### [What you will do]
Word for word, write out all of the entries that follow.

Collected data

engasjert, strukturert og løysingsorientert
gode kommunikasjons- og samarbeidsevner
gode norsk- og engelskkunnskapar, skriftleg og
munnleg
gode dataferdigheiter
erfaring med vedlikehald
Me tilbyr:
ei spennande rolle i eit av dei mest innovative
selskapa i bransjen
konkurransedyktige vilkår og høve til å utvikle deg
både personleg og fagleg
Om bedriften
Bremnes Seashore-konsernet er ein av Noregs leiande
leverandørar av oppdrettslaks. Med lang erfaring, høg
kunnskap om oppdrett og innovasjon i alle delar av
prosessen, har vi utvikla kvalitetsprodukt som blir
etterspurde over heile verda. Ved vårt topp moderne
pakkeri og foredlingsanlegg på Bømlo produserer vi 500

### [Completed exercise]
engasjert, strukturert og løysingsorientert
gode kommunikasjons- og samarbeidsevner
gode norsk- og engelskkunnskapar, skriftleg og
munnleg
gode dataferdigheiter
erfaring med vedlikehald
Me tilbyr:
ei spennande rolle i eit av dei mest innovative
selskapa i bransjen
konkurransedyktige vilkår og høve til å utvikle deg
både personleg og fagleg
Om bedriften
Bremnes Seashore-konsernet er ein av Noregs leiande
leverandørar av oppdrettslaks. Med lang erfaring, høg
kunnskap om oppdrett og innovasjon i alle delar av
prosessen, har vi utvikla kvalitetsprodukt som blir
etterspurde over heile verda. Ved vårt topp moderne
pakkeri og foredlingsanlegg på Bømlo produserer vi 500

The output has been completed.